Negli ultimi cinquant’anni molti ostacoli sono stati superati, come per esempio la distinzione tra proselitismo e missione. La dimensione della testimonianza e della preghiera comune è più presente. Di fronte alla crisi culturale che ha trasformato il mondo e al venir meno dei punti di riferimento, si è verificato il ritorno dell’irrazionale. In tale contesto, il dovere dei leader spirituali è questo: evitare che le religioni siano a servizio di un’ideologia. Un altro dovere dei leader religiosi è l’educazione: questo è un obbligo. Dobbiamo essere pedagoghi e anche capaci di discernimento. L’onestà ci obbliga a riconoscere che alcuni dei nostri seguaci credenti, per esempio i terroristi, non si comportano correttamente.

Il terrorismo è una minaccia permanente, per questo dobbiamo essere chiari e non cercare mai di giustificarlo con motivazioni religiose. Riteniamo che ciò che i terroristi vogliono dimostrare è che non è possibile vivere insieme. Noi crediamo l’esatto contrario! Dobbiamo evitare l’aggressione, l’ignoranza e la denigrazione delle altre religioni. Il pluralismo religioso è un invito a riflettere sulla fede, perché ogni vero dialogo interreligioso inizia con la proclamazione della fede di ciascuno. Non diciamo che tutte le fedi sono uguali, ma che tutti i credenti, tutti coloro che cercano Dio e tutte le persone di buona volontà senza alcuna affiliazione religiosa, hanno eguale dignità. Ogni persona deve essere lasciata libera di abbracciare la religione che preferisce. Ciò che minaccia tutti noi non è lo scontro delle civiltà, ma lo scontro delle ignoranze e dei radicalismi. Ciò che minaccia il vivere assieme è anzitutto l’ignoranza; per questo, incontrarsi, parlarsi, conoscersi, costruire qualcosa assieme è un invito all’incontro con l’altro, che significa anche scoprire noi stessi.

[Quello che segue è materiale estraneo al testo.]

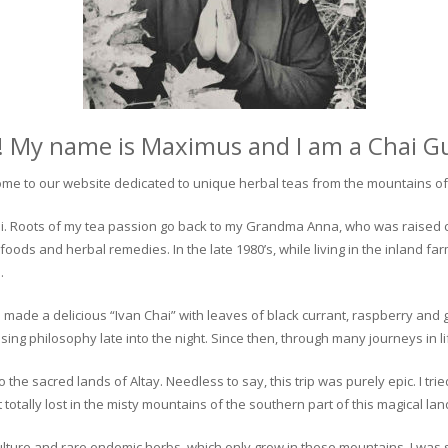
! My name is Maximus and I am a Chai G
me to our website dedicated to unique herbal teas from the mountains of 
 chai. Roots of my tea passion go back to my Grandma Anna, who was raised 
 foods and herbal remedies. In the late 1980’s, while living in the inland fa
.
 made a delicious “Ivan Chai” with leaves of black currant, raspberry and 
ing philosophy late into the night. Since then, through many journeys in li
the sacred lands of Altay. Needless to say, this trip was purely epic. I tri
otally lost in the misty mountains of the southern part of this magical lan
culture and rare endemic herbs, which only grow in these mountains. I was s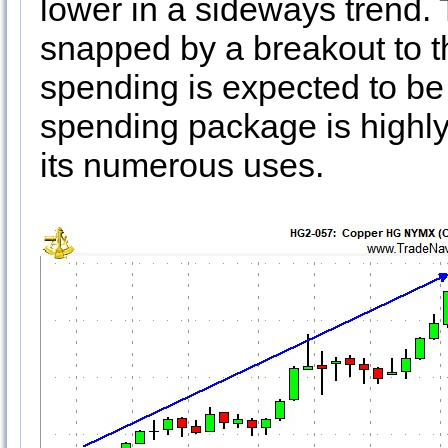
lower in a sideways trend. 
snapped by a breakout to t
spending is expected to be 
spending package is highly 
its numerous uses.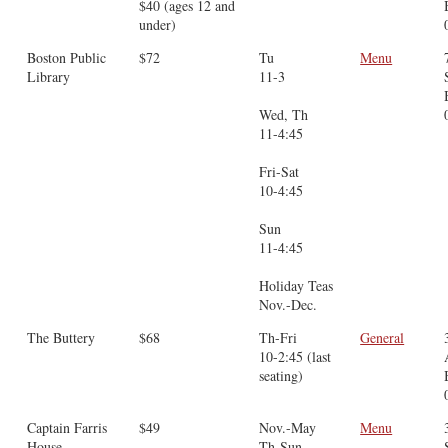
$40 (ages 12 and
under)
Boston Public
$72
Tu
Menu
Library
11-3
Wed, Th
11-4:45
Fri-Sat
10-4:45
Sun
11-4:45
Holiday Teas
Nov.-Dec.
The Buttery
$68
Th-Fri
General
10-2:45 (last
seating)
Captain Farris
$49
Nov.-May
Menu
House
Th-Sun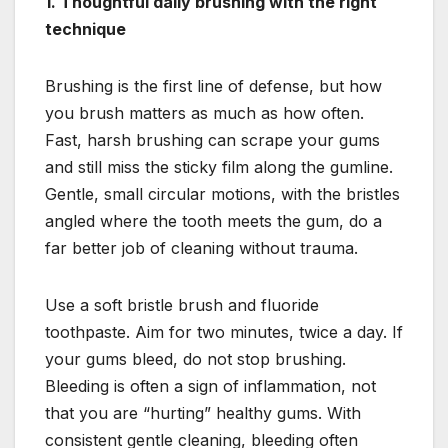
1. Thoughtful daily brushing with the right
technique
Brushing is the first line of defense, but how
you brush matters as much as how often.
Fast, harsh brushing can scrape your gums
and still miss the sticky film along the gumline.
Gentle, small circular motions, with the bristles
angled where the tooth meets the gum, do a
far better job of cleaning without trauma.
Use a soft bristle brush and fluoride
toothpaste. Aim for two minutes, twice a day. If
your gums bleed, do not stop brushing.
Bleeding is often a sign of inflammation, not
that you are “hurting” healthy gums. With
consistent gentle cleaning, bleeding often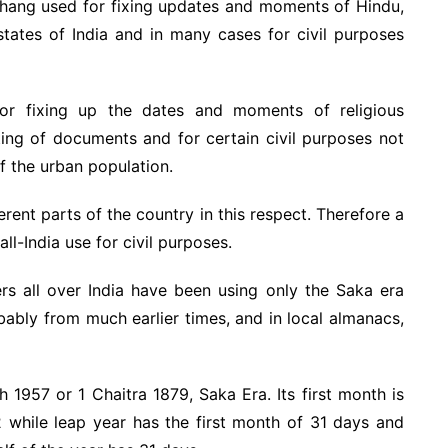
chang used for fixing updates and moments of Hindu,
 states of India and in many cases for civil purposes
or fixing up the dates and moments of religious
ing of documents and for certain civil purposes not
of the urban population.
erent parts of the country in this respect. Therefore a
ll-India use for civil purposes.
ers all over India have been using only the Saka era
bably from much earlier times, and in local almanacs,
h 1957 or 1 Chaitra 1879, Saka Era. Its first month is
 while leap year has the first month of 31 days and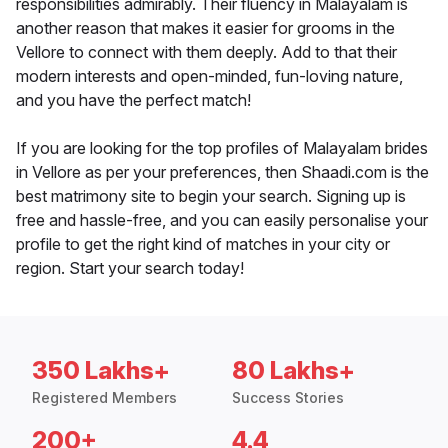
responsibilities admirably. Their fluency in Malayalam is
another reason that makes it easier for grooms in the
Vellore to connect with them deeply. Add to that their
modern interests and open-minded, fun-loving nature,
and you have the perfect match!
If you are looking for the top profiles of Malayalam brides
in Vellore as per your preferences, then Shaadi.com is the
best matrimony site to begin your search. Signing up is
free and hassle-free, and you can easily personalise your
profile to get the right kind of matches in your city or
region. Start your search today!
350 Lakhs+
80 Lakhs+
Registered Members
Success Stories
200+
4.4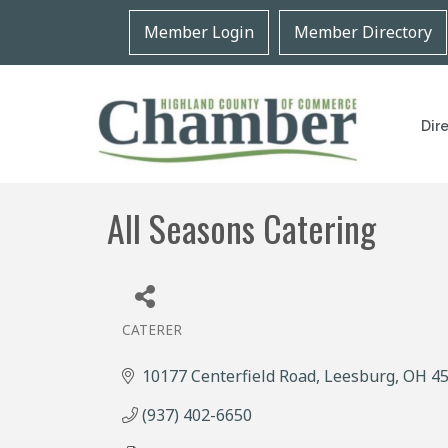
Member Login
Member Directory
Dir
All Seasons Catering
CATERER
Categories
10177 Centerfield Road
Leesburg
OH
4
(937) 402-6650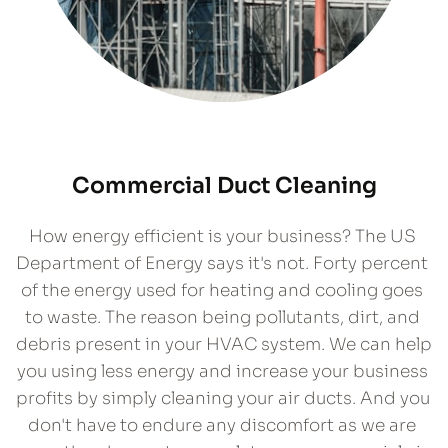
Commercial Duct Cleaning
How energy efficient is your business? The US 
Department of Energy says it's not. Forty percent 
of the energy used for heating and cooling goes 
to waste. The reason being pollutants, dirt, and 
debris present in your HVAC system. We can help 
you using less energy and increase your business 
profits by simply cleaning your air ducts. And you 
don't have to endure any discomfort as we are 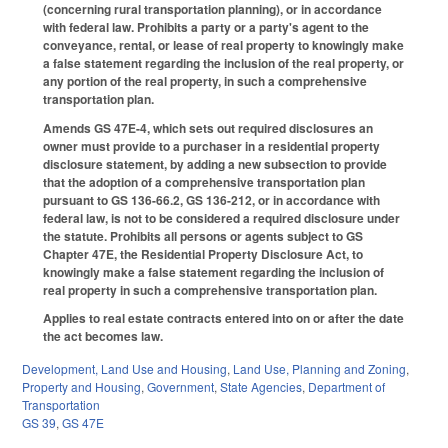
(concerning rural transportation planning), or in accordance
with federal law. Prohibits a party or a party's agent to the
conveyance, rental, or lease of real property to knowingly make
a false statement regarding the inclusion of the real property, or
any portion of the real property, in such a comprehensive
transportation plan.
Amends GS 47E-4, which sets out required disclosures an
owner must provide to a purchaser in a residential property
disclosure statement, by adding a new subsection to provide
that the adoption of a comprehensive transportation plan
pursuant to GS 136-66.2, GS 136-212, or in accordance with
federal law, is not to be considered a required disclosure under
the statute. Prohibits all persons or agents subject to GS
Chapter 47E, the Residential Property Disclosure Act, to
knowingly make a false statement regarding the inclusion of
real property in such a comprehensive transportation plan.
Applies to real estate contracts entered into on or after the date
the act becomes law.
Development, Land Use and Housing
,
Land Use, Planning and Zoning
,
Property and Housing
,
Government
,
State Agencies
,
Department of
Transportation
GS 39
,
GS 47E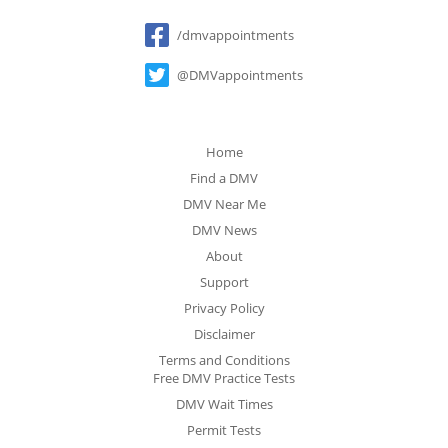
Social
/dmvappointments
@DMVappointments
Home
Find a DMV
DMV Near Me
DMV News
About
Support
Privacy Policy
Disclaimer
Terms and Conditions
Free DMV Practice Tests
DMV Wait Times
Permit Tests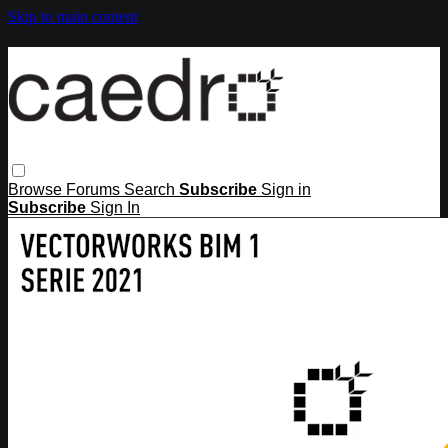
Skip to main content
Browse
Forums
Search
Subscribe
Sign in
Subscribe
Sign In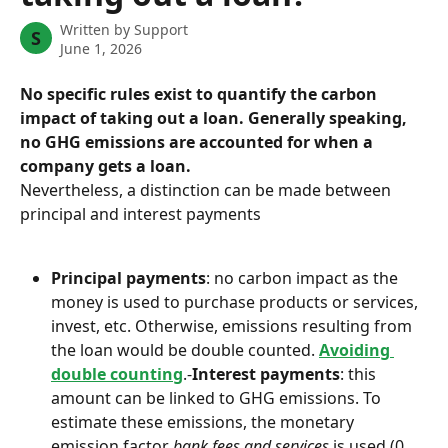
Written by
Support
S
June 1, 2026
No specific rules exist to quantify the carbon 
impact of taking out a loan. Generally speaking, 
no GHG emissions are accounted for when a 
company gets a loan.
Nevertheless, a distinction can be made between 
principal and interest payments
Principal payments
: no carbon impact as the 
money is used to purchase products or services, 
invest, etc. Otherwise, emissions resulting from 
the loan would be double counted. 
Avoiding 
double counting
.-
Interest payments
: this 
amount can be linked to GHG emissions. To 
estimate these emissions, the monetary 
emission factor 
bank fees and services
 is used (0, 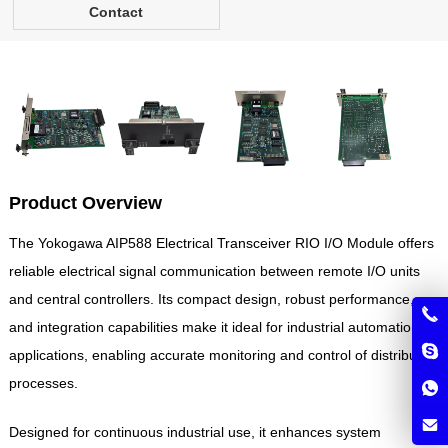
Contact
Product Overview
The Yokogawa AIP588 Electrical Transceiver RIO I/O Module offers
reliable electrical signal communication between remote I/O units
and central controllers. Its compact design, robust performance,
and integration capabilities make it ideal for industrial automation
applications, enabling accurate monitoring and control of distributed
processes.
Designed for continuous industrial use, it enhances system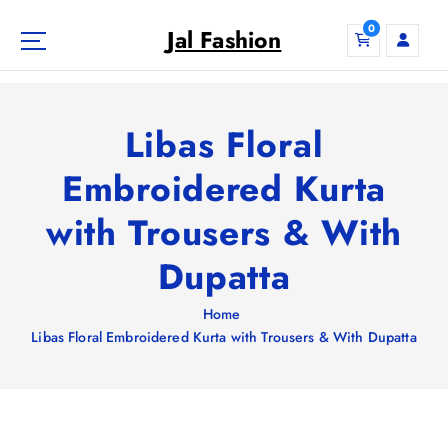
S
0
k
Jal Fashion
i
p
t
o
Libas Floral
c
o
Embroidered Kurta
n
with Trousers & With
t
e
Dupatta
n
t
Home
Libas Floral Embroidered Kurta with Trousers & With Dupatta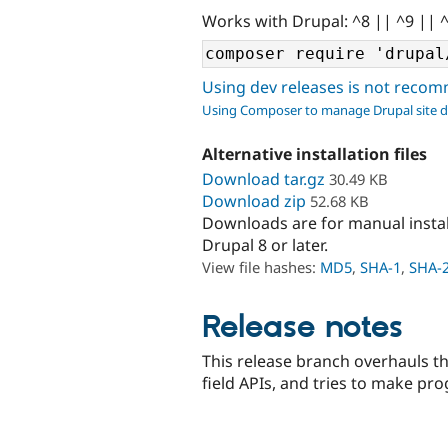
Works with Drupal: ^8 || ^9 || 
Using dev releases is not rec
Using Composer to manage Drupal site 
Alternative installation files
Download tar.gz
30.49 KB
Download zip
52.68 KB
Downloads are for manual insta
Drupal 8 or later.
View file hashes:
MD5
,
SHA-1
,
SHA-
Release notes
This release branch overhauls th
field APIs, and tries to make pr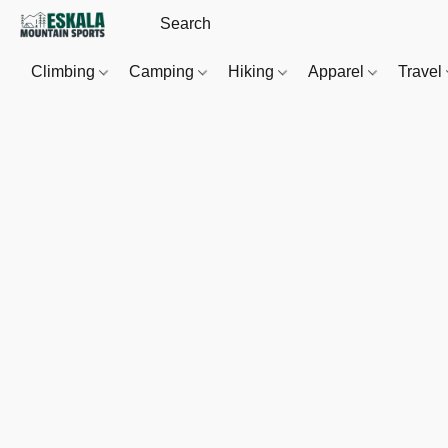
Climbing
Camping
Hiking
Apparel
Travel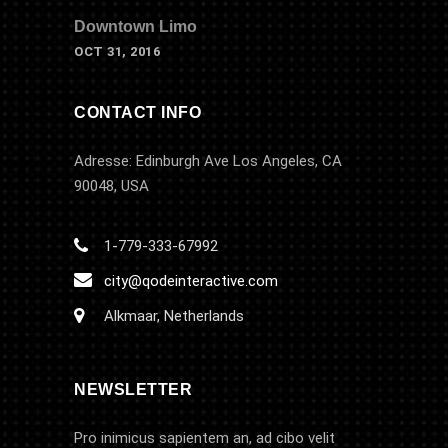
Downtown Limo
OCT 31, 2016
CONTACT INFO
Adresse: Edinburgh Ave Los Angeles, CA
90048, USA
1-779-333-67992
city@qodeinteractive.com
Alkmaar, Netherlands
NEWSLETTER
Pro inimicus sapientem an, ad cibo velit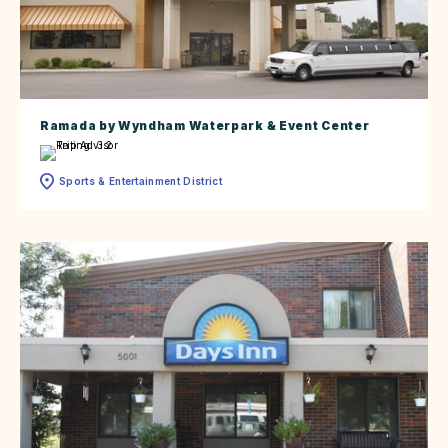
Ramada by Wyndham Waterpark & Event Center
Sports & Entertainment District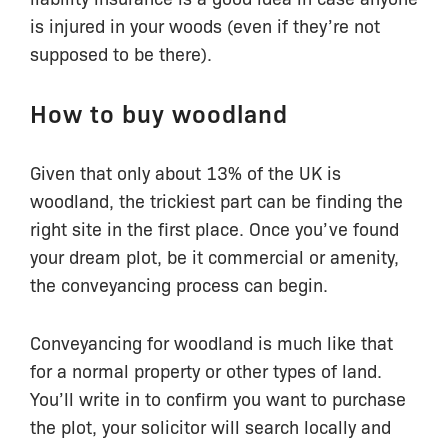
is injured in your woods (even if they’re not
supposed to be there).
How to buy woodland
Given that only about 13% of the UK is
woodland, the trickiest part can be finding the
right site in the first place. Once you’ve found
your dream plot, be it commercial or amenity,
the conveyancing process can begin.
Conveyancing for woodland is much like that
for a normal property or other types of land.
You’ll write in to confirm you want to purchase
the plot, your solicitor will search locally and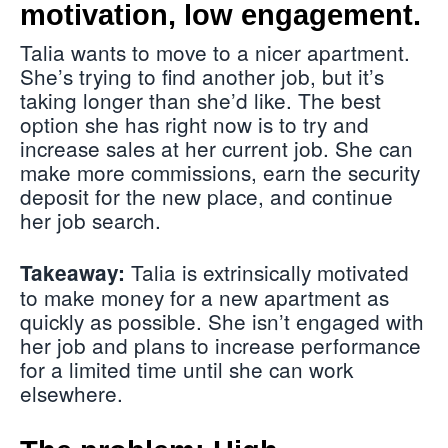
motivation, low engagement.
Talia wants to move to a nicer apartment.
She’s trying to find another job, but it’s
taking longer than she’d like. The best
option she has right now is to try and
increase sales at her current job. She can
make more commissions, earn the security
deposit for the new place, and continue
her job search.
Talia is extrinsically motivated
Takeaway:
to make money for a new apartment as
quickly as possible. She isn’t engaged with
her job and plans to increase performance
for a limited time until she can work
elsewhere.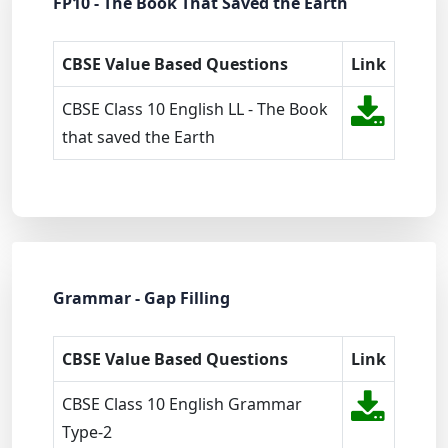
FP10 - The Book That Saved the Earth
CBSE Value Based Questions
Link
CBSE Class 10 English LL - The Book
that saved the Earth
Grammar - Gap Filling
CBSE Value Based Questions
Link
CBSE Class 10 English Grammar
Type-2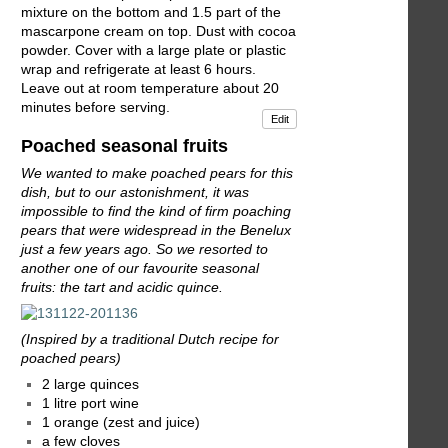
mixture on the bottom and 1.5 part of the
mascarpone cream on top. Dust with cocoa
powder. Cover with a large plate or plastic
wrap and refrigerate at least 6 hours.
Leave out at room temperature about 20
minutes before serving.
Edit
Poached seasonal fruits
We wanted to make poached pears for this
dish, but to our astonishment, it was
impossible to find the kind of firm poaching
pears that were widespread in the Benelux
just a few years ago. So we resorted to
another one of our favourite seasonal
fruits: the tart and acidic quince.
(Inspired by a traditional Dutch recipe for
poached pears)
2 large quinces
1 litre port wine
1 orange (zest and juice)
a few cloves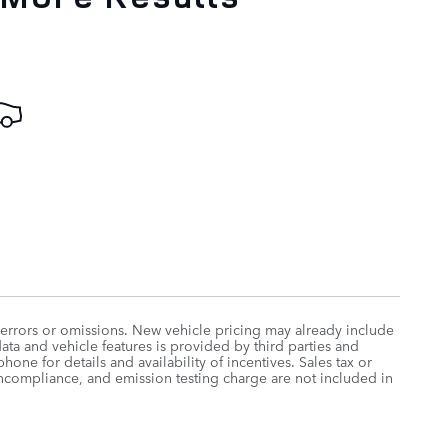
 errors or omissions. New vehicle pricing may already include
ta and vehicle features is provided by third parties and
hone for details and availability of incentives. Sales tax or
oncompliance, and emission testing charge are not included in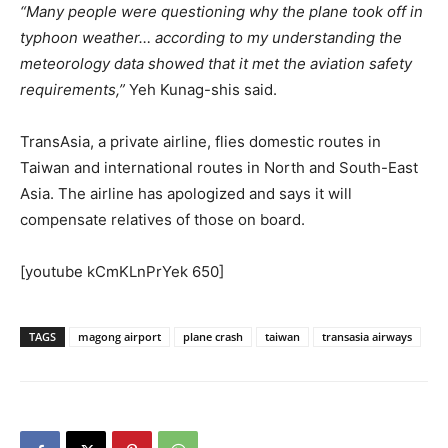
“Many people were questioning why the plane took off in
typhoon weather… according to my understanding the
meteorology data showed that it met the aviation safety
requirements,”
Yeh Kunag-shis said.
TransAsia, a private airline, flies domestic routes in
Taiwan and international routes in North and South-East
Asia. The airline has apologized and says it will
compensate relatives of those on board.
[youtube kCmKLnPrYek 650]
TAGS
magong airport
plane crash
taiwan
transasia airways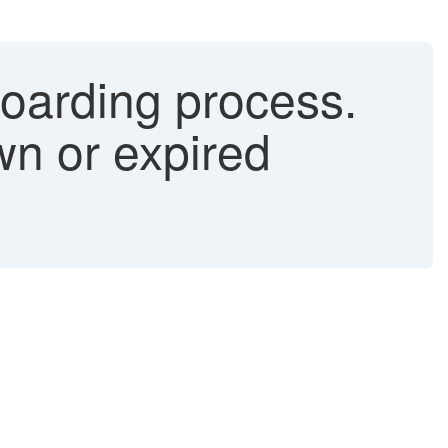
boarding process.
n or expired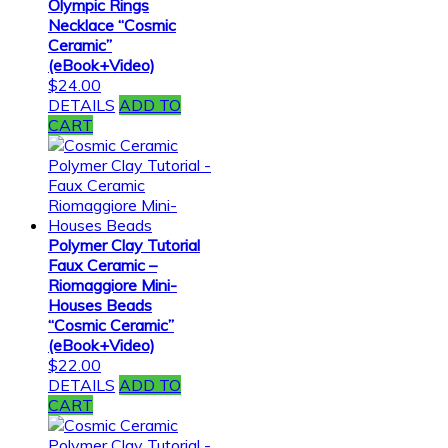
Olympic Rings
Necklace “Cosmic
Ceramic”
(eBook+Video)
$
24.00
DETAILS
ADD TO
CART
Polymer Clay Tutorial
Faux Ceramic –
Riomaggiore Mini-
Houses Beads
“Cosmic Ceramic”
(eBook+Video)
$
22.00
DETAILS
ADD TO
CART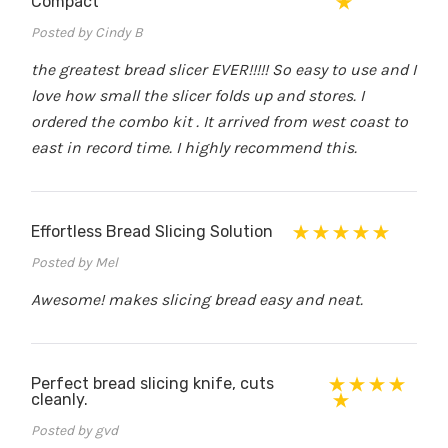
Compact
Posted by Cindy B
the greatest bread slicer EVER!!!!! So easy to use and I
love how small the slicer folds up and stores. I
ordered the combo kit . It arrived from west coast to
east in record time. I highly recommend this.
Effortless Bread Slicing Solution
Posted by Mel
Awesome! makes slicing bread easy and neat.
Perfect bread slicing knife, cuts
cleanly.
Posted by gvd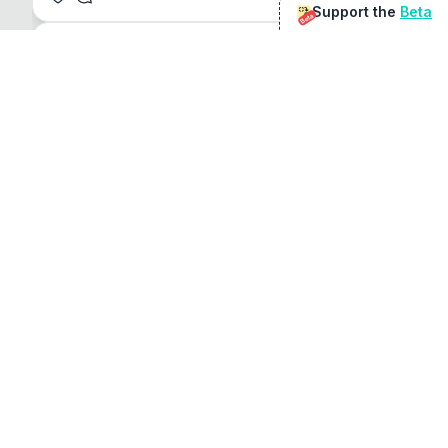
Support the
Beta
Beta
@
sirduke75
You're underselling the optimisation features.
22
View original
Don Jacob
@
VentureCriminal
I love micro tools, great job mate, keep it up
1
1
View original
r/macapps
@
jakecoolguy
I made an app that can convert almost any 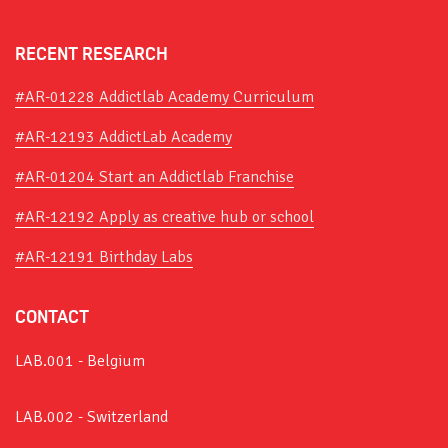
RECENT RESEARCH
#AR-01228 Addictlab Academy Curriculum
#AR-12193 AddictLab Academy
#AR-01204 Start an Addictlab Franchise
#AR-12192 Apply as creative hub or school
#AR-12191 Birthday Labs
CONTACT
LAB.001 - Belgium
LAB.002 - Switzerland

Per questo, uniamo i nostri sforzi, così che il Dio che ci ha creati non sia motivo di divisione, ma di unità. A tale proposito, è con gratitudine a Dio Onnipotente e con gioia che il Pontificio Consiglio guarda agli sforzi che Ràbita sta facendo per avere dei rapporti positivi e costruttivi con i credenti delle altre religioni, in special modo con i cristiani. Noi incoraggiamo e sosteniamo tali sforzi per il legame religioso e spirituale che esiste tra noi, per l’importanza numerica di musulmani e cristiani nel mondo, e anche perché essi vivono insieme nella maggior parte dei Paesi. Dobbiamo scegliere tra rapporti pacifici e amichevoli, o, Dio non voglia, rapporti conflittuali. La pace nel mondo dipende in gran parte dalla pace tra cristiani e musulmani.
La sottoscrizione di una Dichiarazione di Intenti tra Ràbita e il Pontificio Consiglio è un passo significativo del cammino di fraternità, amicizia e collaborazione nel quale siamo fermamente impegnati. Dio benedica i nostri sforzi tesi alla Sua maggior gloria e al bene dei musulmani e dei cristiani e dell’intera umanità.